NVIDIA said that the H100 Tensor Core GPU announced last year once again set a new record in the MLPerf benchmark, which is three times faster than the record set nearly six months ago.
The NVIDIA EOS artificial intelligence supercomputer, built with 10752 H100 Tensor Core GPUs and Quantum-2 InfiniBand networking technology, completed a training benchmark for Open AI's GPT-3.9 large-scale natural language model with up to 3 billion parameters in just 1750 minutes. This is about three times faster than the previous record of 10.9 minutes completed nearly six months ago.
Since this training benchmark only uses a part of the GPT-3 data set, it will take about 8 days to complete all the training, which is still about 512 times faster than the previous supercomputer using 100 A73 GPUs.
NVIDIA stated that with a threefold increase in the number of GPUs, training efficiency has increased by 3 times, with software optimization contributing in part to a 2.8% increase in training efficiency. Shortening training time also means significantly accelerating the growth of artificial intelligence.

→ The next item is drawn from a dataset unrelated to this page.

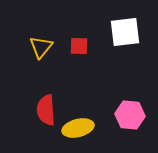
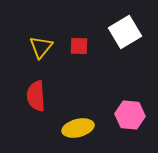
white square: rotated 24 degrees counterclockwise
red semicircle: moved 10 px left, 14 px up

In this test, NVIDIA stated that the performance of training recommendation models was 1.6 times faster than before, and the operating efficiency of the computer vision model RetinaNet was improved by 1.8 times. It also emphasized that the H100 GPU has the highest performance and maximum computing scalability in all nine MLPerf tests. This means that artificial intelligence services that require training large natural language models or use frameworks such as NVIDIA NeMO can enter the market faster and even operate at lower training costs and less energy consumption.
Since its launch in May 2018, the MLPerf benchmark has been adopted by organizations including Amazon, Arm, Baidu, Google, Harvard University, HPE, Intel, Lenovo, Meta, Microsoft, Stanford University, and the University of Toronto due to its objective and transparent nature. It has also become the benchmark used by NVIDIA to measure the performance of its supercomputers and accelerated computing components.